• [PROBLEM STATEMENT] Reproduce the listing below exactly, beginning with its first line and ending with the line that holds "آبان و آذر 1404"; pictures are not part of the copy.

• [DATA TO EXAMINE]
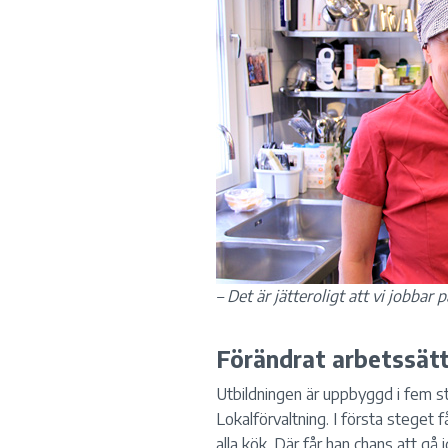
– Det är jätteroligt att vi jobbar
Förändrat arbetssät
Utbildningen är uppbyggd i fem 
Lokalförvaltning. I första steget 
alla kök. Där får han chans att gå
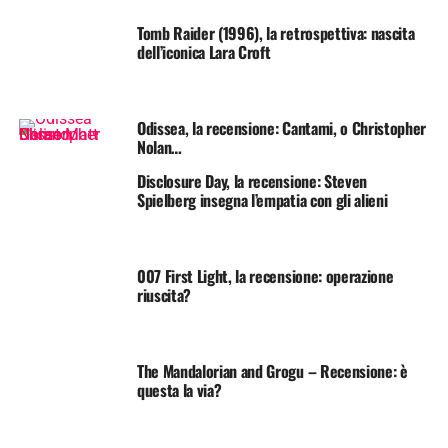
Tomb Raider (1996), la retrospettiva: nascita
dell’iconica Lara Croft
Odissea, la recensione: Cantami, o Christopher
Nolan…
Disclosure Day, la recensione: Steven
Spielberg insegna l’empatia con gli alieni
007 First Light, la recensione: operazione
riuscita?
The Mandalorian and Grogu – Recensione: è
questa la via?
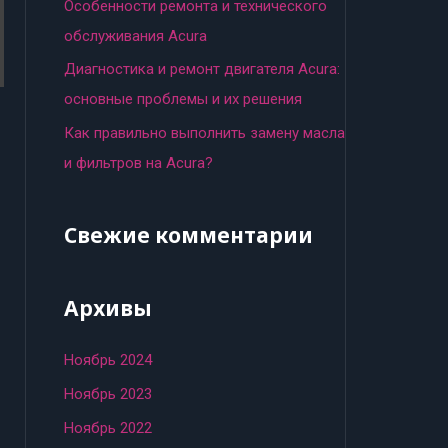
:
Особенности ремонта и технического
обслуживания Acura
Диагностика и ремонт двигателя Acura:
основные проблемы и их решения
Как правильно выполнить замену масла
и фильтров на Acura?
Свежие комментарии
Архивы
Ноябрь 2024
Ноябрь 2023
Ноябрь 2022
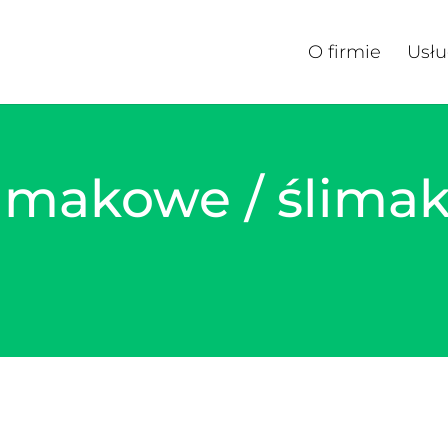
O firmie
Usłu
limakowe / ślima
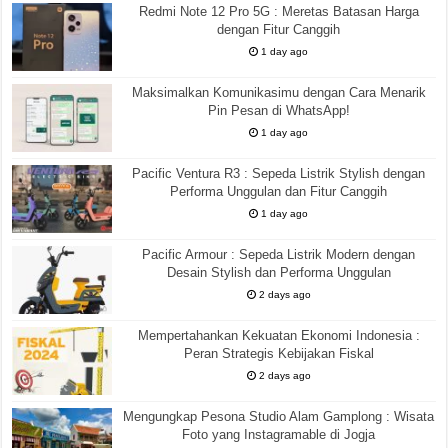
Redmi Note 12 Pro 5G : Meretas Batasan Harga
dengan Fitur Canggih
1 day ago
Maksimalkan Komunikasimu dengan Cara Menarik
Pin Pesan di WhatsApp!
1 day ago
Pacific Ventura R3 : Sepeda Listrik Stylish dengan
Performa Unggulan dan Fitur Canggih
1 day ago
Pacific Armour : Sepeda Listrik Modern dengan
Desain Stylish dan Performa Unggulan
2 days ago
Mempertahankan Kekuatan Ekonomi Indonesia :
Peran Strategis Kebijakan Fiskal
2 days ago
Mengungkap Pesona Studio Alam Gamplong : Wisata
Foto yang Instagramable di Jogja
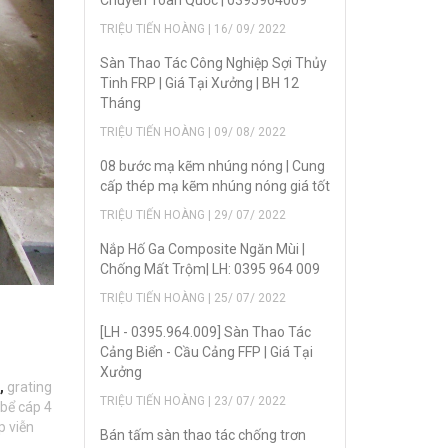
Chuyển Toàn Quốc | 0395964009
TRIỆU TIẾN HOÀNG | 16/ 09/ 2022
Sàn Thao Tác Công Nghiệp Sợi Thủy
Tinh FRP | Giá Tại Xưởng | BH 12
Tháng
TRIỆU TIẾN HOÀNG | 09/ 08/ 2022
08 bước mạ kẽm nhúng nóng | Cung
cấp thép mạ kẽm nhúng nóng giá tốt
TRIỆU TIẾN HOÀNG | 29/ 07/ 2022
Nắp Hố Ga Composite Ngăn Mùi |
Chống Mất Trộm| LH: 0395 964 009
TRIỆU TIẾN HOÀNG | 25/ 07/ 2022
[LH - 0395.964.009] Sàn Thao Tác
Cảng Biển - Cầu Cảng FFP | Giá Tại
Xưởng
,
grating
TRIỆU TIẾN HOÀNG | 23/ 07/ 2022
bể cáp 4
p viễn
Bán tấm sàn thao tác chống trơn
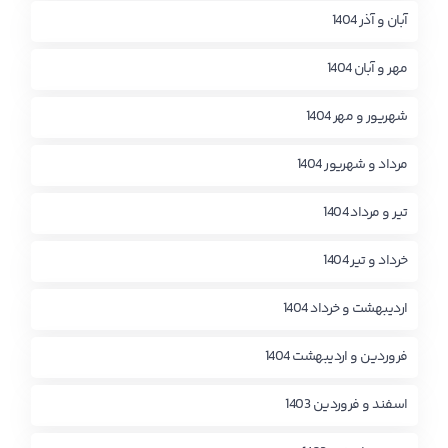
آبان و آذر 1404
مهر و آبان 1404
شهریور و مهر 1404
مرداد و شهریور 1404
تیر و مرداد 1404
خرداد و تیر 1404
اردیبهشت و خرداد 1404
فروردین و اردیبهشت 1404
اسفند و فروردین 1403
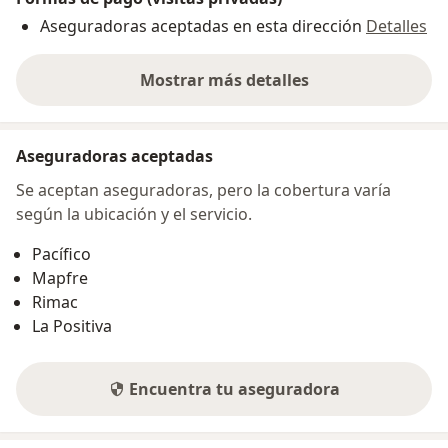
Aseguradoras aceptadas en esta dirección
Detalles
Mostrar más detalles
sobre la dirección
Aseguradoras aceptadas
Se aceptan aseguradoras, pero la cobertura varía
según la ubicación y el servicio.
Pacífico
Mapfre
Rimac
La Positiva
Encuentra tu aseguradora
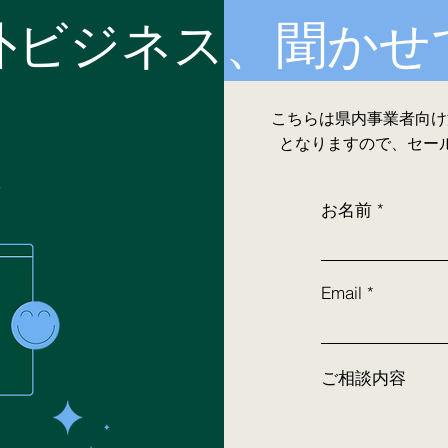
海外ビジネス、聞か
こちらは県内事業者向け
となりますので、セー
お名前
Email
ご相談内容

• [EXPECTED ANSWER]
– Det är jätteroligt att vi jobbar
Förändrat arbetssät
Utbildningen är uppbyggd i fem 
Lokalförvaltning. I första steget 
alla kök. Där får han chans att gå
Tomb Raider (1996), la retrospettiva: nascita
dell’iconica Lara Croft
Odissea, la recensione: Cantami, o Christopher
Nolan…
Disclosure Day, la recensione: Steven
Spielberg insegna l’empatia con gli alieni
007 First Light, la recensione: operazione
riuscita?
The Mandalorian and Grogu – Recensione: è
questa la via?
:
Особенности ремонта и технического
обслуживания Acura
Диагностика и ремонт двигателя Acura:
основные проблемы и их решения
Как правильно выполнить замену масла
и фильтров на Acura?
Свежие комментарии
Архивы
Ноябрь 2024
Ноябрь 2023
Ноябрь 2022
O firmie
Usłu
limakowe / ślima
Redmi Note 12 Pro 5G : Meretas Batasan Harga
dengan Fitur Canggih
1 day ago
Maksimalkan Komunikasimu dengan Cara Menarik
Pin Pesan di WhatsApp!
1 day ago
Pacific Ventura R3 : Sepeda Listrik Stylish dengan
Performa Unggulan dan Fitur Canggih
1 day ago
Pacific Armour : Sepeda Listrik Modern dengan
Desain Stylish dan Performa Unggulan
2 days ago
Mempertahankan Kekuatan Ekonomi Indonesia :
Peran Strategis Kebijakan Fiskal
2 days ago
Mengungkap Pesona Studio Alam Gamplong : Wisata
Foto yang Instagramable di Jogja
Chuyển Toàn Quốc | 0395964009
TRIỆU TIẾN HOÀNG | 16/ 09/ 2022
Sàn Thao Tác Công Nghiệp Sợi Thủy
Tinh FRP | Giá Tại Xưởng | BH 12
Tháng
TRIỆU TIẾN HOÀNG | 09/ 08/ 2022
08 bước mạ kẽm nhúng nóng | Cung
cấp thép mạ kẽm nhúng nóng giá tốt
TRIỆU TIẾN HOÀNG | 29/ 07/ 2022
Nắp Hố Ga Composite Ngăn Mùi |
Chống Mất Trộm| LH: 0395 964 009
TRIỆU TIẾN HOÀNG | 25/ 07/ 2022
[LH - 0395.964.009] Sàn Thao Tác
Cảng Biển - Cầu Cảng FFP | Giá Tại
Xưởng
,
grating
TRIỆU TIẾN HOÀNG | 23/ 07/ 2022
bể cáp 4
p viễn
Bán tấm sàn thao tác chống trơn
آبان و آذر 1404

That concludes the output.